*** Opening Material supplied ***
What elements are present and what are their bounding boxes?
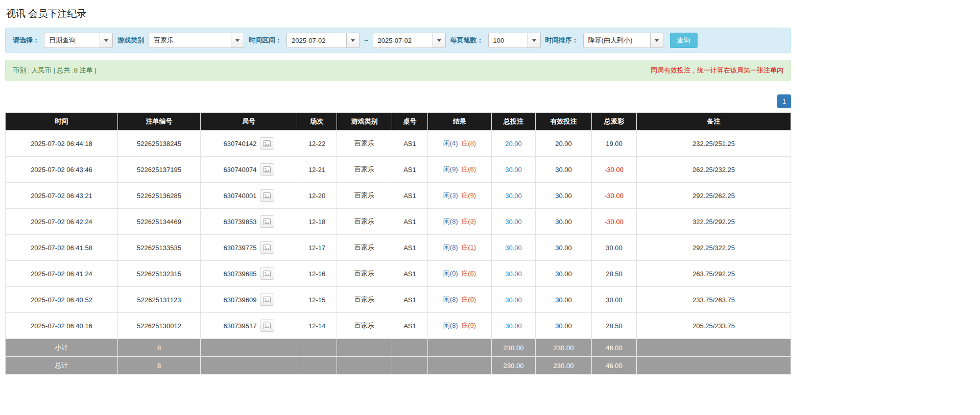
cell-note: 322.25/292.25 — [637, 209, 791, 235]
view-video-button[interactable] — [260, 241, 274, 254]
cell-result: 闲(3) 庄(9) — [428, 183, 492, 209]
sort-order-dropdown-button[interactable] — [651, 33, 663, 48]
bet-record-row: 2025-07-02 06:41:58 522625133535 6307397… — [6, 235, 791, 261]
bet-records-table: 时间 注单编号 局号 场次 游戏类别 桌号 结果 总投注 有效投注 总派彩 备注… — [5, 112, 791, 375]
caret-down-icon — [437, 39, 441, 42]
col-header-note: 备注 — [637, 113, 791, 131]
cell-time: 2025-07-02 06:41:58 — [6, 235, 118, 261]
sort-order-combobox — [583, 33, 663, 48]
empty-cell — [201, 357, 297, 375]
cell-payout: 28.50 — [592, 313, 637, 339]
pagination-page-1[interactable]: 1 — [777, 94, 791, 108]
page-root: 视讯 会员下注纪录 请选择： 游戏类别 时间区间： ~ 每页笔数： 时间排序： — [0, 0, 791, 375]
query-type-dropdown-button[interactable] — [100, 33, 113, 48]
view-video-button[interactable] — [260, 189, 274, 202]
cell-note: 205.25/233.75 — [637, 313, 791, 339]
subtotal-row: 小计 8 230.00 230.00 46.00 — [6, 339, 791, 357]
result-player: 闲(8) — [443, 296, 458, 303]
date-to-input[interactable] — [373, 33, 433, 48]
sort-order-input[interactable] — [583, 33, 651, 48]
total-bet-link[interactable]: 30.00 — [505, 322, 522, 330]
image-icon — [263, 245, 271, 251]
bet-record-row: 2025-07-02 06:40:16 522625130012 6307395… — [6, 313, 791, 339]
total-bet-link[interactable]: 30.00 — [505, 244, 522, 252]
result-banker: 庄(6) — [461, 270, 476, 277]
cell-bet-id: 522625138245 — [118, 131, 201, 157]
bet-record-row: 2025-07-02 06:43:46 522625137195 6307400… — [6, 157, 791, 183]
cell-session: 12-20 — [297, 183, 337, 209]
game-type-dropdown-button[interactable] — [231, 33, 244, 48]
total-bet-link[interactable]: 30.00 — [505, 270, 522, 278]
image-icon — [263, 192, 271, 199]
date-range-separator: ~ — [364, 37, 368, 44]
view-video-button[interactable] — [260, 267, 274, 280]
empty-cell — [428, 357, 492, 375]
cell-note: 262.25/232.25 — [637, 157, 791, 183]
col-header-payout: 总派彩 — [592, 113, 637, 131]
view-video-button[interactable] — [260, 163, 274, 176]
cell-payout: 30.00 — [592, 287, 637, 313]
date-to-combobox — [373, 33, 446, 48]
pagination: 1 — [5, 94, 791, 108]
date-to-dropdown-button[interactable] — [433, 33, 446, 48]
total-bet-link[interactable]: 30.00 — [505, 296, 522, 304]
cell-game-type: 百家乐 — [337, 287, 392, 313]
cell-table-no: AS1 — [392, 209, 428, 235]
cell-round: 630739609 — [201, 287, 297, 313]
caret-down-icon — [532, 39, 536, 42]
page-size-input[interactable] — [488, 33, 528, 48]
total-bet-link[interactable]: 30.00 — [505, 218, 522, 226]
cell-total-bet: 30.00 — [492, 183, 536, 209]
cell-total-bet: 30.00 — [492, 287, 536, 313]
result-banker: 庄(6) — [461, 165, 476, 173]
view-video-button[interactable] — [260, 137, 274, 150]
total-bet-link[interactable]: 30.00 — [505, 192, 522, 200]
cell-bet-id: 522625134469 — [118, 209, 201, 235]
image-icon — [263, 271, 271, 277]
cell-note: 292.25/322.25 — [637, 235, 791, 261]
result-banker: 庄(9) — [461, 191, 476, 199]
cell-result: 闲(8) 庄(1) — [428, 235, 492, 261]
total-bet-link[interactable]: 30.00 — [505, 166, 522, 174]
total-label: 总计 — [6, 357, 118, 375]
cell-payout: -30.00 — [592, 157, 637, 183]
cell-valid-bet: 30.00 — [536, 209, 592, 235]
cell-valid-bet: 30.00 — [536, 183, 592, 209]
table-header-row: 时间 注单编号 局号 场次 游戏类别 桌号 结果 总投注 有效投注 总派彩 备注 — [6, 113, 791, 131]
cell-total-bet: 30.00 — [492, 209, 536, 235]
col-header-total-bet: 总投注 — [492, 113, 536, 131]
result-player: 闲(8) — [443, 217, 458, 225]
page-size-combobox — [488, 33, 541, 48]
result-banker: 庄(9) — [461, 322, 476, 329]
cell-round: 630739853 — [201, 209, 297, 235]
view-video-button[interactable] — [260, 320, 274, 332]
date-from-input[interactable] — [286, 33, 347, 48]
cell-session: 12-21 — [297, 157, 337, 183]
col-header-table-no: 桌号 — [392, 113, 428, 131]
game-type-input[interactable] — [149, 33, 231, 48]
table-body: 2025-07-02 06:44:18 522625138245 6307401… — [6, 131, 791, 339]
total-bet-link[interactable]: 20.00 — [505, 140, 522, 148]
empty-cell — [297, 339, 337, 357]
query-type-input[interactable] — [44, 33, 100, 48]
view-video-button[interactable] — [260, 294, 274, 306]
cell-note: 292.25/262.25 — [637, 183, 791, 209]
cell-total-bet: 30.00 — [492, 261, 536, 287]
query-type-combobox — [44, 33, 113, 48]
cell-table-no: AS1 — [392, 235, 428, 261]
date-from-dropdown-button[interactable] — [347, 33, 360, 48]
caret-down-icon — [655, 39, 659, 42]
cell-note: 232.25/251.25 — [637, 131, 791, 157]
cell-round: 630739517 — [201, 313, 297, 339]
view-video-button[interactable] — [260, 215, 274, 228]
page-size-dropdown-button[interactable] — [528, 33, 541, 48]
cell-payout: 30.00 — [592, 235, 637, 261]
cell-payout: -30.00 — [592, 209, 637, 235]
cell-game-type: 百家乐 — [337, 183, 392, 209]
search-button[interactable]: 查询 — [670, 33, 698, 48]
cell-session: 12-22 — [297, 131, 337, 157]
image-icon — [263, 166, 271, 173]
cell-game-type: 百家乐 — [337, 261, 392, 287]
result-player: 闲(3) — [443, 191, 458, 199]
cell-session: 12-16 — [297, 261, 337, 287]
*** Closing Material supplied ***
### Exercise description
Show every line of the entries above where the word "date" occurs.

### Reply
date-to-input[interactable] — [373, 33, 433, 48]
date-range-separator: ~ — [364, 37, 368, 44]
date-to-combobox — [373, 33, 446, 48]
date-to-dropdown-button[interactable] — [433, 33, 446, 48]
date-from-input[interactable] — [286, 33, 347, 48]
date-from-dropdown-button[interactable] — [347, 33, 360, 48]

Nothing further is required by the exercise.